Subsequently, Norsk Hydro acknowledged there was an unlicensed discharge of rainwater during the February floods at the Alunorte facility. However, the company denied responsibility for any contamination to the local environment. Norsk Hydro claimed that the Alunorte refinery was operating normally during the 2018 floods, and that company investigators found no evidence of a spill into the outside environment.

== Legal Actions ==
At the end of February 2018, the Pará Court of Justice ordered the Alunorte facility to reduce production by 50% and embargoed the use of one of the refinery’s tailings basins, pending further investigation. In November 2018, a federal court upheld the decision of the Pará Court of Justice, affirming the order to limit the refinery’s capacity to 50%. On May 20, 2019, the production embargo on the Alunorte refinery was lifted by a federal court in Brazil, allowing the refinery to return to normal production.

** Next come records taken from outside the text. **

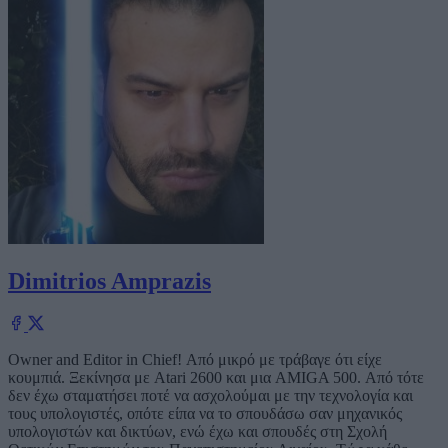
Dimitrios Amprazis
Owner and Editor in Chief! Από μικρό με τράβαγε ότι είχε
κουμπιά. Ξεκίνησα με Atari 2600 και μια AMIGA 500. Από τότε
δεν έχω σταματήσει ποτέ να ασχολούμαι με την τεχνολογία και
τους υπολογιστές, οπότε είπα να το σπουδάσω σαν μηχανικός
υπολογιστών και δικτύων, ενώ έχω και σπουδές στη Σχολή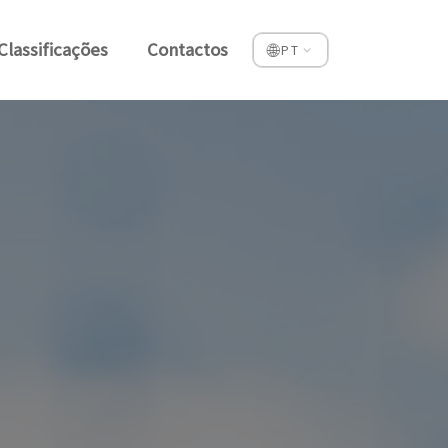
Classificações
Contactos
🌐
PT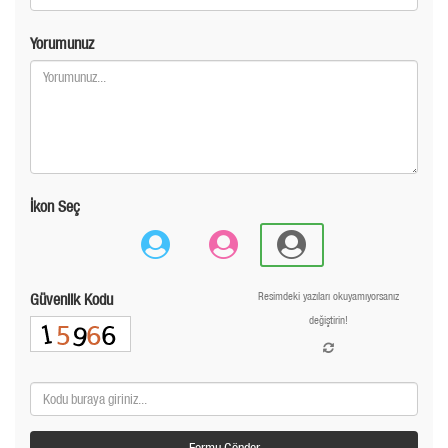
Yorumunuz
İkon Seç
Güvenlik Kodu
Resimdeki yazıları okuyamıyorsanız
değiştirin!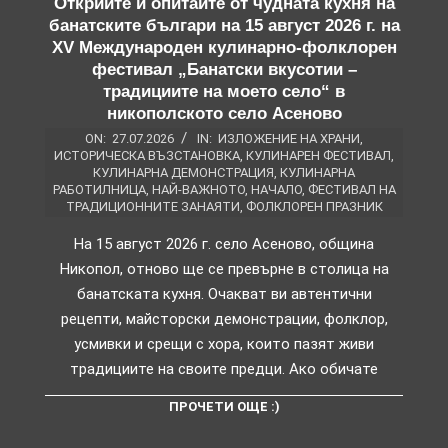
Открийте и опитайте от чудната кухня на
банатските българи на 15 август 2026 г. на
XV Международен кулинарно-фолклорен
фестивал „Банатски вкусотии –
традициите на моето село“ в
никополското село Асеново
ON:
27.07.2026
IN:
ИЗЛОЖЕНИЕ НА ХРАНИ
,
ИСТОРИЧЕСКА ВЪЗСТАНОВКА
,
КУЛИНАРЕН ФЕСТИВАЛ
,
КУЛИНАРНА ДЕМОНСТРАЦИЯ
,
КУЛИНАРНА
РАБОТИЛНИЦА
,
НАЙ-ВАЖНОТО
,
НАЧАЛО
,
ФЕСТИВАЛ НА
ТРАДИЦИОННИТЕ ЗАНАЯТИ
,
ФОЛКЛОРЕН ПРАЗНИК
На 15 август 2026 г. село Асеново, община
Никопол, отново ще се превърне в столица на
банатската кухня. Очакват ви автентични
рецепти, майсторски демонстрации, фолклор,
усмивки и срещи с хора, които пазят живи
традициите на своите предци. Ако обичате
ПРОЧЕТИ ОЩЕ :)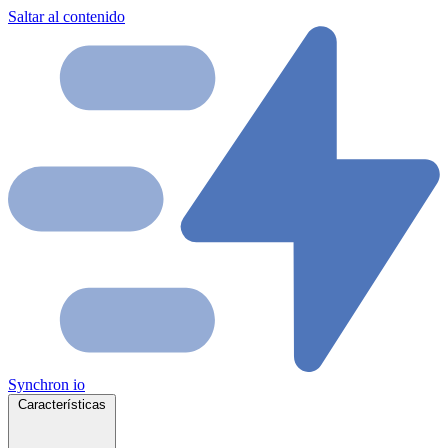
Saltar al contenido
Synchron
io
Características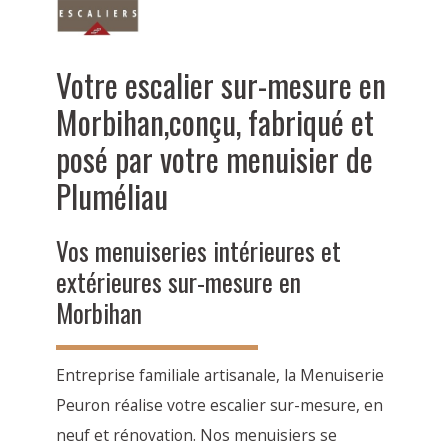
Votre escalier sur-mesure en
Morbihan,conçu, fabriqué et
posé par votre menuisier de
Pluméliau
Vos menuiseries intérieures et
extérieures sur-mesure en
Morbihan
Entreprise familiale artisanale, la Menuiserie
Peuron réalise votre escalier sur-mesure, en
neuf et rénovation. Nos menuisiers se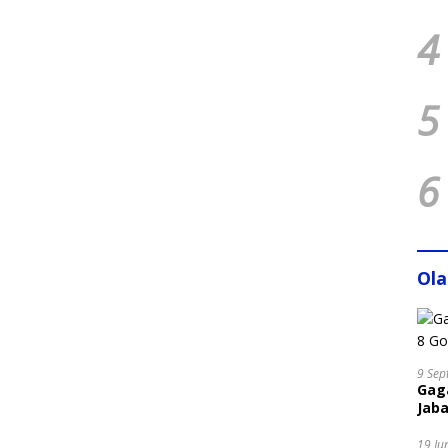
4
5
6
Ol
9 Sep
Gaga
Jaba
19 Ju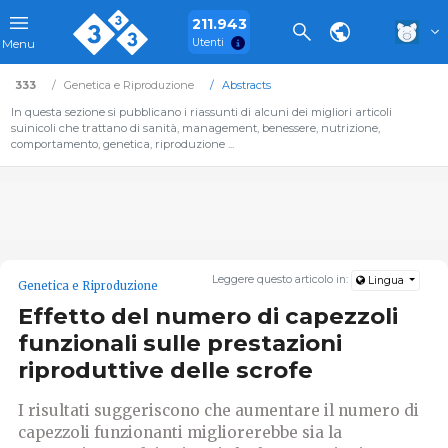
211.943
Utenti
Menu
333
Genetica e Riproduzione
Abstracts
In questa sezione si pubblicano i riassunti di alcuni dei migliori articoli
suinicoli che trattano di sanità, management, benessere, nutrizione,
comportamento, genetica, riproduzione ...
Leggere questo articolo in:
Lingua
Genetica e Riproduzione
Effetto del numero di capezzoli
funzionali sulle prestazioni
riproduttive delle scrofe
I risultati suggeriscono che aumentare il numero di
capezzoli funzionanti migliorerebbe sia la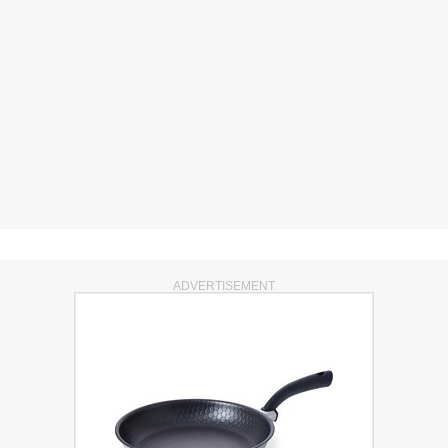
ADVERTISEMENT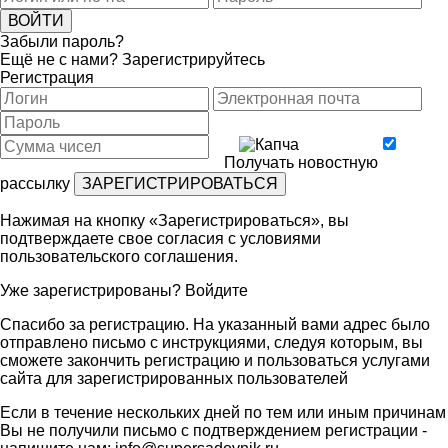
Забыли пароль?
Ещё не с нами?
Зарегистрируйтесь
Регистрация
Получать новостную
рассылку
Нажимая на кнопку «Зарегистрироваться», вы
подтверждаете свое согласия с условиями
пользовательского соглашения
.
Уже зарегистрированы?
Войдите
Спасибо за регистрацию. На указанный вами адрес было
отправлено письмо с инструкциями, следуя которым, вы
сможете закончить регистрацию и пользоваться услугами
сайта для зарегистрированных пользователей
Если в течение нескольких дней по тем или иным причинам
Вы не получили письмо с подтверждением регистрации -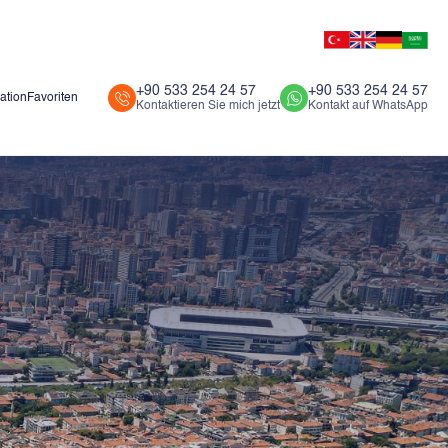
+90 533 254 24 57
+90 533 254 24 57
ation
Favoriten
Kontaktieren Sie mich jetzt
Kontakt auf WhatsApp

On February 5, 2021, a class action lawsuit was filed in the Netherlands against Norsk Hydro. The lawsuit represents approximately 40,000 claimants who live in the state of Pará. The suit alleges that Norsk Hydro’s operations are responsible for toxic contamination of the Murucupi River (which bisects the city of Barcarena), and for pollution in the communities near the company’s facilities. The lawsuit cites the 2018 spill at Alunorte.